IIFUNDAMENTAÇÃO
Dispõe o art. 412º, nº 1 do C. Processo Penal que, a motivação enuncia especificamente os fundamentos do recurso e termina pela formulação de conclusões, deduzidas por artigos, em que o recorrente resume as razões do pedido. As conclusões constituem, pois, o limite do objecto do recurso, delas se devendo extrair as questões a decidir em cada caso.
Assim, atentas as conclusões formuladas pelo recorrente, a questão a decidir, sem prejuízo das de conhecimento oficioso, é a de saber se é, ou não, compatível com a medida de coacção de obrigação de permanência na habitação, com fiscalização por meios técnicos de controlo à distância, a que se encontra sujeito o recorrente, com a autorização para o mesmo frequentar aulas para obtenção de título habilitante de condução de veículos automóveis.
Com relevo para a questão proposta, colhem-se dos autos os seguintes elementos:
i) A promoção do Ministério Público referida no despacho recorrido tem o teor seguinte:
Não obstante meritório o esforço do arguido com vista ao início do seu processo de reinserção social numa fase prévia à audiência de discussão em julgamento, entende o Ministério Público que a frequência com a qual o arguido teria que se ausentar da sua habitação e os períodos temporais alargados em que essas ausências ocorreriam, são incompatíveis com os perigos que se visam acautelar com a aplicação da medida de coacção de OPHVE.
Face ao exposto, promovo se indefira o requerido.
- ii)Por despacho da Mma.
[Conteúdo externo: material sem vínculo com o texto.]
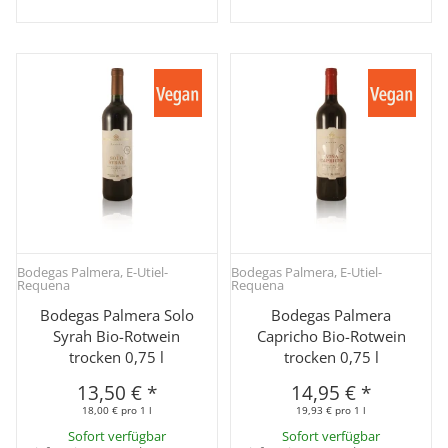
Bodegas Palmera, E-Utiel-
Bodegas Palmera, E-Utiel-
Requena
Requena
Bodegas Palmera Solo
Bodegas Palmera
Syrah Bio-Rotwein
Capricho Bio-Rotwein
trocken 0,75 l
trocken 0,75 l
13,50 €
*
14,95 €
*
18,00 € pro 1 l
19,93 € pro 1 l
Sofort verfügbar
Sofort verfügbar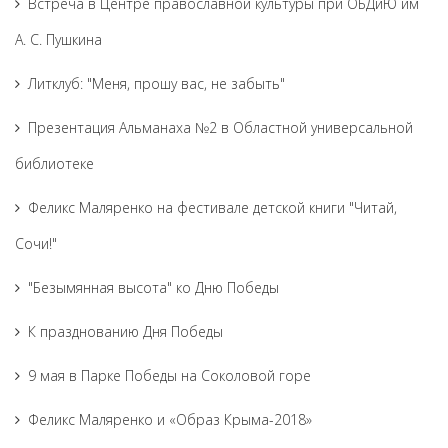
Встреча в Центре православной культуры при ОБДиЮ им
А. С. Пушкина
Литклуб: "Меня, прошу вас, не забыть"
Презентация Альманаха №2 в Областной универсальной
библиотеке
Феликс Маляренко на фестивале детской книги "Читай,
Сочи!"
"Безымянная высота" ко Дню Победы
К празднованию Дня Победы
9 мая в Парке Победы на Соколовой горе
Феликс Маляренко и «Образ Крыма-2018»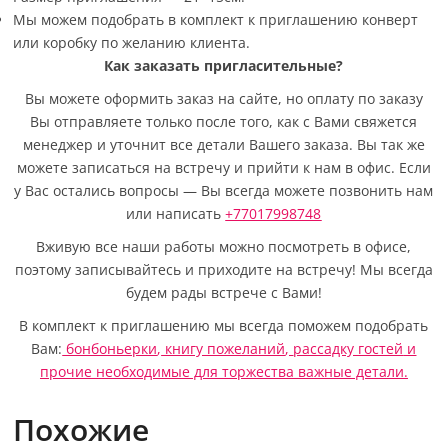
Мы можем подобрать в комплект к приглашению конверт
или коробку по желанию клиента.
Как заказать пригласительные?
Вы можете оформить заказ на сайте, но оплату по заказу
Вы отправляете только после того, как с Вами свяжется
менеджер и уточнит все детали Вашего заказа. Вы так же
можете записаться на встречу и прийти к нам в офис. Если
у Вас остались вопросы — Вы всегда можете позвонить нам
или написать
+77017998748
Вживую все наши работы можно посмотреть в офисе,
поэтому записывайтесь и приходите на встречу! Мы всегда
будем рады встрече с Вами!
В комплект к приглашению мы всегда поможем подобрать
Вам:
бонбоньерки
,
книгу пожеланий
,
рассадку гостей
и
прочие необходимые для торжества важные детали.
Похожие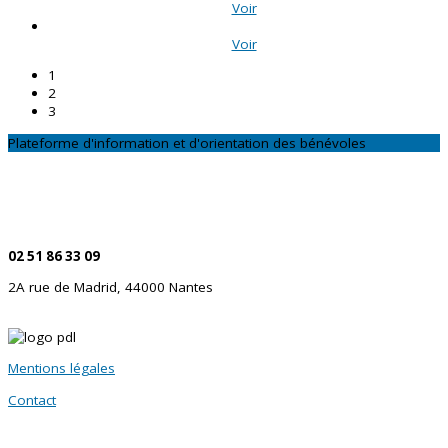
Voir
Voir
1
2
3
Plateforme d'information et d'orientation des bénévoles
CONTACTEZ-NOUS
Par téléphone
02 51 86 33 09
2A rue de Madrid, 44000 Nantes
Mentions légales
Contact
SITES PARTENAIRES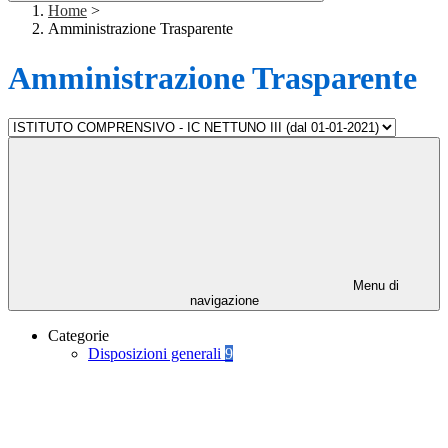
Home
>
Amministrazione Trasparente
Amministrazione Trasparente
Menu di
navigazione
Categorie
Disposizioni generali
9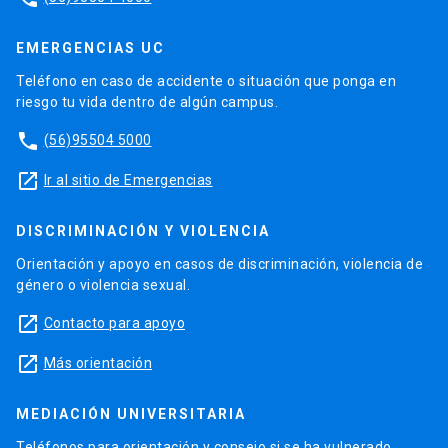
EMERGENCIAS UC
Teléfono en caso de accidente o situación que ponga en
riesgo tu vida dentro de algún campus.
phone
(56)95504 5000
launch
Ir al sitio de Emergencias
DISCRIMINACIÓN Y VIOLENCIA
Orientación y apoyo en casos de discriminación, violencia de
género o violencia sexual.
launch
Contacto para apoyo
launch
Más orientación
MEDIACIÓN UNIVERSITARIA
Teléfonos para orientación y consejo si se ha vulnerado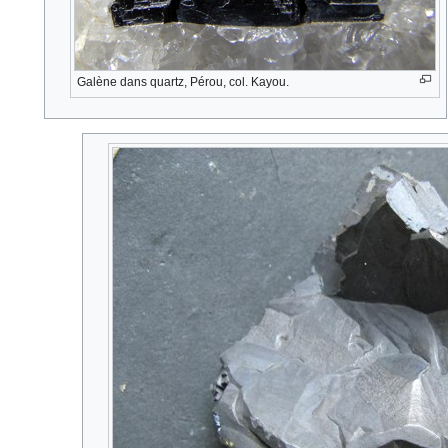
Galène dans quartz, Pérou, col. Kayou.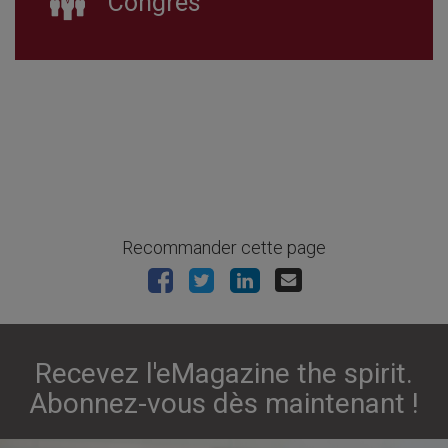
Congrès
Recommander cette page
Recevez l'eMagazine the spirit.
Abonnez-vous dès maintenant !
Juíza de instrução de 7 de Janeiro de 2020 e por se ter entendido estar suficientemente indiciada a prática, pelo arguido, de um crime de um crime de homicídio qualificado, na forma tentada, p. e p. pelos arts. 22º, 23º, 131º e 132º n.º 1 e 2 al. e), todos do Código Penal, ao mesmo foi aplicada, além de termo de identidade e residência, a medida de coacção de obrigação de permanência na habitação, com fiscalização através de meios técnicos de controlo à distância.
- iii)No referido despacho, no que respeita aos requisitos gerais das condições de aplicação das medidas de coacção, escreveu-se:
“(…).
Na situação concreta, parece manifesto o perigo de continuação da atividade criminosa, nomeadamente que volte a praticar factos idênticos.
De facto, o modo de atuação do arguido é bem demonstrativo do perigo concreto que existe do arguido praticar factos idênticos, bastando para tal uma nova rixa num espaço de divertimento noturno.
Aliás, é o próprio arguido que confessa ter atuado da forma que confessa porque se passou da cabeça e era o álcool a falar mais alto.
O arguido apesar de reconhecer que atingiu o ofendido, e que puxou da navalha, admitindo ter picado a vitima, não interioriza os factos, dizendo mesmo que não altura não sabia se o tinha atingido, só admitindo alguns dos factos.
Demonstra uma personalidade violenta não dominando os seus impulsos não se inibindo de utilizar um objeto como o dos autos, contra terceiros no decurso de uma discussão, o que igualmente é bem demonstrativo do perigo de continuação da atividade criminosa.
Além disso, tendo em conta a natureza do crime em causa e as vítimas do mesmo o perigo de perturbação da ordem e da tranquilidade públicas é manifesto.
Na verdade, frequentemente são noticiados factos idênticos aos dos autos que terminam com a morte da vítima.
Igualmente é manifesto o perigo para a aquisição e conservação da prova, resultando tal de forma evidente das interceções.
Na verdade, o arguido tenta de toda a forma interferir na obtenção da prova, pressionando as testemunhas a prestarem depoimentos que lhe sejam favoráveis.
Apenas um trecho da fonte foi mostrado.